▸ INSTRUCTIONS TO FOLLOW
Pictures appear among the records. Write out all else exactly as it stands.

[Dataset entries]
===============
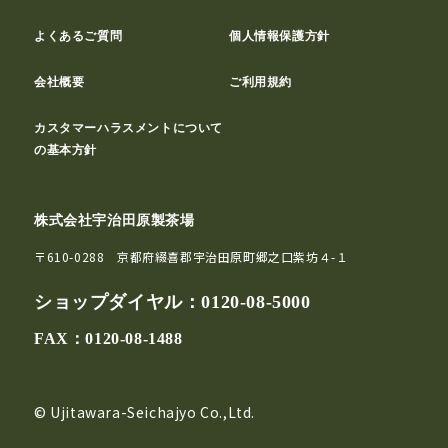
よくあるご質問
個人情報保護方針
会社概要
ご利用規約
カスタマーハラスメントについて
の基本方針
株式会社宇治田原製茶場
〒610-0288 京都府綴喜郡宇治田原町郷之口紫坊４-１
ショップダイヤル：
0120-08-5000
FAX：0120-08-1488
© Ujitawara-Seichajyo Co.,Ltd.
===============
▸ WRITTEN RESPONSE
よくあるご質問
個人情報保護方針
会社概要
ご利用規約
カスタマーハラスメントについて
の基本方針
株式会社宇治田原製茶場
〒610-0288 京都府綴喜郡宇治田原町郷之口紫坊４-１
ショップダイヤル：
0120-08-5000
FAX：0120-08-1488
© Ujitawara-Seichajyo Co.,Ltd.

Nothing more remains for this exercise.